Kristen Kish: Yes. I think the beauty of visiting domestic places. Obviously, the show will go international, so our little island off the coast of Maine will feel like the most end of the earth for somebody watching somewhere else. For me, being a New England kid and having grown up for 10 years of my professional career in Boston, being able to go to places that are seemingly in your own backyard, and you are constantly surprised by.
I had never heard of North Haven. I had never heard of Turner Farm, and the luxury of travel, it is a true luxury. Not everyone can just jet out on a plane to the middle of nowhere. I think it's a nice reminder to say that there are places worth exploring that are just so close to you and that have something so magical that it is worth going to.
Kerry Nolan: Let's talk a little bit about your book. I have not stopped thumbing through it. For some reason, the universe is telling me that I have to make the halibut recipe in here.
Kristen Kish: Oh, sure. Yes.
Kerry Nolan: Literally, every time I've opened this book, it opens to that page. What I find about the book is that it's elegant. It's fine dining, but it's not fussy. Everything seems very, very clean flavor-wise.
Kristen Kish: Sure.
Kerry Nolan: Obviously, that's your style. What led you to do this particular cookbook?
Kristen Kish: The cookbook started, Top Chef obviously opens up a lot of doors, especially if you win. I was very fortunate to have a lot of opportunities come my way. A cookbook, it just seemed like a really fun project to do. I had never done it before and I was always intrigued by having something that you could give to your friends and family that is a tangible tactical item that you can say, "Look at what I did." It's a really proud moment.
This book came about, and it was so heavily focused on technique with my food story involved. At the end of the day, I hope, because we lay out techniques, that people can take these recipes and start to swap ingredients in and out. They might not like it, they might not find something that is at their local grocery store, but at the end of the day, I give you the basics. Then from there, it is up to you to create your own food story based off of the roadmap that I gave you.
Kerry Nolan: That roadmap is so clear and so well defined in this book that, I don't know, if you follow the recipe before you feel confident enough to swap things out, if you follow the recipe, it's going to work. It just seems like this book was so thoroughly tested.
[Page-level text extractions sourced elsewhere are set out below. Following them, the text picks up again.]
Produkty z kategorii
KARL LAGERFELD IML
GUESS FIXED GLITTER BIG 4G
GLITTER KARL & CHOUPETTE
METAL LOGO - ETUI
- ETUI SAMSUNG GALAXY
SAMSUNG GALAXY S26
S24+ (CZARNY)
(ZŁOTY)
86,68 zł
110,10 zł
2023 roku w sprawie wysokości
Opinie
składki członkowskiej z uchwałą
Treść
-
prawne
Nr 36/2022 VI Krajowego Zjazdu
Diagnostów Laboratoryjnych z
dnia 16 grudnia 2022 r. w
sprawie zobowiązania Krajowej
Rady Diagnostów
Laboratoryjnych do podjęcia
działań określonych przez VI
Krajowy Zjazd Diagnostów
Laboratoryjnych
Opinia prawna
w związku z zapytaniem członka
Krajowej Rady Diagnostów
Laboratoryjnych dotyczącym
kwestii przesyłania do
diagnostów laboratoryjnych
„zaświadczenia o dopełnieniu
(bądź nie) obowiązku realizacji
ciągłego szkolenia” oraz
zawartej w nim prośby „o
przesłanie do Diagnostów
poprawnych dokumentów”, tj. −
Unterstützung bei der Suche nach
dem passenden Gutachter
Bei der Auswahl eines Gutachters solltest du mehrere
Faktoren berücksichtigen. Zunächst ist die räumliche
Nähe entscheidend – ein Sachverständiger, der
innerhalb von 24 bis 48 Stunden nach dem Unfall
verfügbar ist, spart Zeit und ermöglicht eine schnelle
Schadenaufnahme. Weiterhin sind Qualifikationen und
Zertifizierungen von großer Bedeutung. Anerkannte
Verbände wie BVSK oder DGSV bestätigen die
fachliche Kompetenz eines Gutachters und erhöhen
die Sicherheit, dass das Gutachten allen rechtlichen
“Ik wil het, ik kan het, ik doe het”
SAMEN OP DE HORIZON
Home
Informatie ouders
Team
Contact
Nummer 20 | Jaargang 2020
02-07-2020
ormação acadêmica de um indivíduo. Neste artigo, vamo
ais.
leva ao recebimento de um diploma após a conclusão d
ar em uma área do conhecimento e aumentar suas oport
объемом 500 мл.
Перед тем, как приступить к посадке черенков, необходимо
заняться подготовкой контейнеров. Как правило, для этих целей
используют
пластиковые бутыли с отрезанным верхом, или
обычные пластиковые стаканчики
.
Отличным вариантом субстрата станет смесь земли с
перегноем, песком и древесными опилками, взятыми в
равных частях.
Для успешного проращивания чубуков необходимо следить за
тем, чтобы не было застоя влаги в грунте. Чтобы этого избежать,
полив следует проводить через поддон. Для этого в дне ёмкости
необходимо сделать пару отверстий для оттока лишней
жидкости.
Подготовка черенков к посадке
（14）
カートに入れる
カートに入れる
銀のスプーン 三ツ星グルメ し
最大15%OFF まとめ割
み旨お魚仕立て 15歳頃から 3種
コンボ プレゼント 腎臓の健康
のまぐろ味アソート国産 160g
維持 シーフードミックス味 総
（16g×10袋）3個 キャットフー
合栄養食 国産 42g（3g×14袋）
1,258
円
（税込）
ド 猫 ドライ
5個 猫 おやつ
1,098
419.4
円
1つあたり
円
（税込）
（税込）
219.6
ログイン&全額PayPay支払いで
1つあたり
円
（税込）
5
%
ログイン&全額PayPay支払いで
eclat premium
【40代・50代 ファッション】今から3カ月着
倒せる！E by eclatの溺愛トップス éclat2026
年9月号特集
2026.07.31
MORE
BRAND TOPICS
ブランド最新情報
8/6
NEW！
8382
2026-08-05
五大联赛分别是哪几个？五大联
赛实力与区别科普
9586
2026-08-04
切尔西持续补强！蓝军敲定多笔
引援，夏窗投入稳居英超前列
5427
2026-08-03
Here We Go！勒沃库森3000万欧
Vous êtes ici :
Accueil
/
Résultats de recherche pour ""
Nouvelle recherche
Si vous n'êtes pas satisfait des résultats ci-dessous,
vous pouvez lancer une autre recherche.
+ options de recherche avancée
Kristen Kish: It was. We had a lot of great people involved. I will say there was one mistake in the book, which I have no problem calling out that I made a mistake. There's a cake in the back. It's like this pecan coffee cake kind of thing. It's a 8-inch round cake. What I forgot to mention was it's 8-inch, I didn't mention the depth, I just mentioned the width. You do have a lot of batter if you were to pick a 2-inch deep cake pan. When you go to make that, you want to use a deeper one. In restaurants, often, we have the deeper ones because you can make thin cakes, you can make thick cakes. I did not mention that small thing.
[laughter]
Kerry Nolan: Also, the pink peppercorn ice cream, that's--
Kristen Kish: Delicious.
Kerry Nolan: Yes. Going back to the Restaurants at the End of the World, what was, for you, the most impressive off-the-beaten-path place you went to?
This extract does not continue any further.